Checkpoint inhibitor immunotherapy drugs are involved in their findings, which are monoclonal antibodies that can boost the ability of the immune system to attack and treat cancer. One of these specifically targets PD-1 protein on the surface of certain immune cells; when PD-1 binds with PD-L1 protein on the surface of another cell the interaction prevents immune cells from attacking, some tumours have developed this ability and load up on PD-L1 to evade the immune system. Checkpoint inhibitors block interactions between PD-1 and PD-L1 to allow certain immune cells to activate and attack the tumor.

Checkpoint inhibitors works better in some cancers than others, in melanoma for instance 30% of patients respond to this therapy but rates are in the single digits in prostate cancer. To investigate why researchers from the University of California looked at RNA within cells taken from immunotherapy resistant prostate cancers, findings are published Cell.

PD-L1 protein was present in the resistant cancers as expected, but the PD-L1 messenger RNAs revealed unexpected data, resistant cancer cells made more PD-L1 mRNAs than needed to produce levels of PD-L1 proteins detected inside the cells. The missing PD-L1 was found in exosomes; cancer cells packed large quantities of the protein inside exosomes and were secreting them out of the cell to other parts of the body.

In mouse models of prostate cancer those packed exosomes were found traveling through the blood and lymphatic systems to lymph nodes, once there laden exosomes put the immune system to sleep which prevented certain cells from locating and attacking the cancer.
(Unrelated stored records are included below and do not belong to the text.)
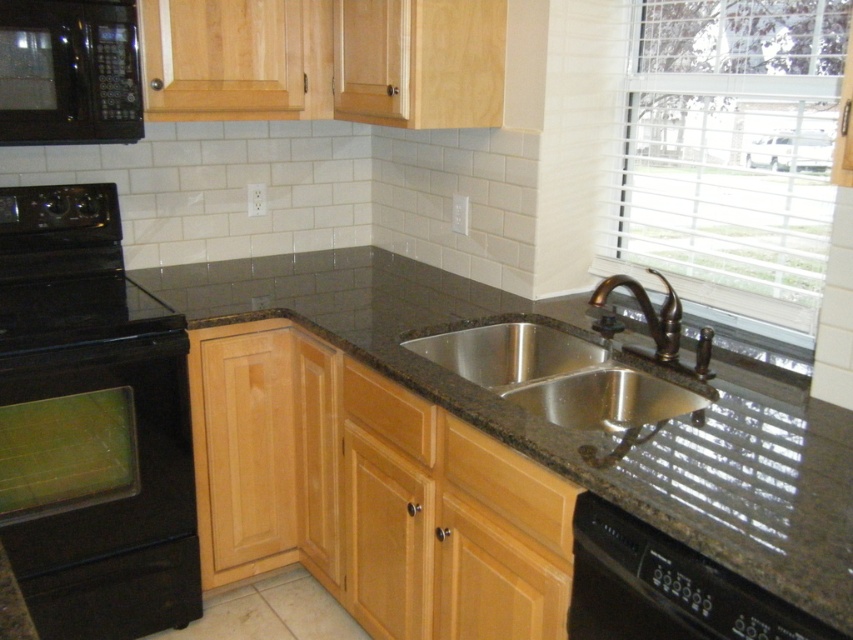 Looking at this image, you are trying to fit a new appliance into this kitchen. The space available is exactly the width of the bronze metallic faucet at sink right. Can the black glossy oven at left fit into this space?

The black glossy oven at left might be wider than bronze metallic faucet at sink right, so it may not fit into the space designated for the faucet. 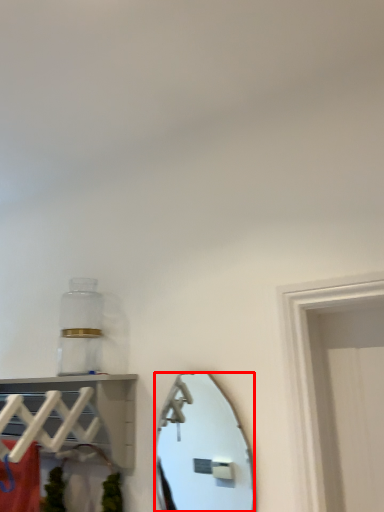 Question: From the image's perspective, what is the correct spatial relationship of mirror (annotated by the red box) in relation to shelf?

Choices:
 (A) above
 (B) below

Answer: (B)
Two genes in cancer cells were edited to prevent them from producing exosomes, in the absence of exosomes the cells no longer formed tumours. Edited and unedited cells still produced PD-L1, but only those exporting PD-L1 in exosomes deactivated the immune system, similar results were yielded in mouse models of immunotherapy resistant colorectal cancer.
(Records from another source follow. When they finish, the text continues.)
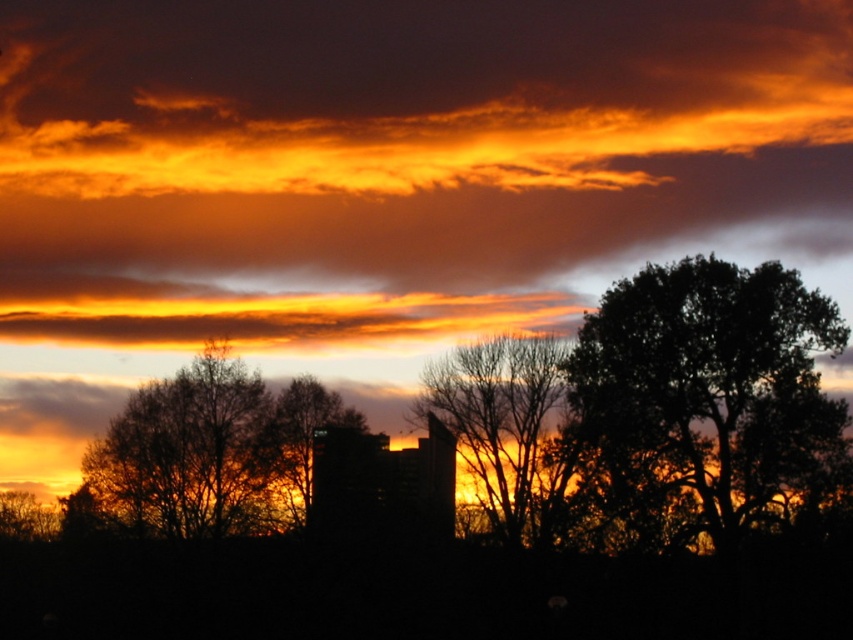 Question: Can you confirm if dark green leafy tree at right is positioned to the right of silhouette leafy tree at center?

Choices:
 (A) yes
 (B) no

Answer: (A)

Question: Which object is positioned farthest from the bare branches at center?

Choices:
 (A) silhouette leafy tree at center
 (B) dark green leafy tree at right
 (C) brown textured tree at center

Answer: (C)

Question: Which of the following is the closest to the observer?

Choices:
 (A) bare branches at center
 (B) dark green leafy tree at right
 (C) silhouette leafy tree at center

Answer: (B)

Question: Is brown textured tree at center below bare branches at center?

Choices:
 (A) no
 (B) yes

Answer: (B)

Question: Does bare branches at center appear on the right side of silhouette leafy tree at center?

Choices:
 (A) yes
 (B) no

Answer: (A)

Question: Which object is positioned farthest from the brown textured tree at center?

Choices:
 (A) dark green leafy tree at right
 (B) bare branches at center
 (C) silhouette leafy tree at center

Answer: (A)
Blocking release of PD-L1 in exosomes, even temporarily, may allow the immune system to activate and launch an effective and sustained attack against cancer. While it is not clear why antibodies that target PD-L1 on cancer cells but they do not disable on PD-L1 found in exosome, findings suggest it may be possible to find a small molecule to target PD-L1 laden exosomes to unleash the immune system against checkpoint inhibitor resistant cancers.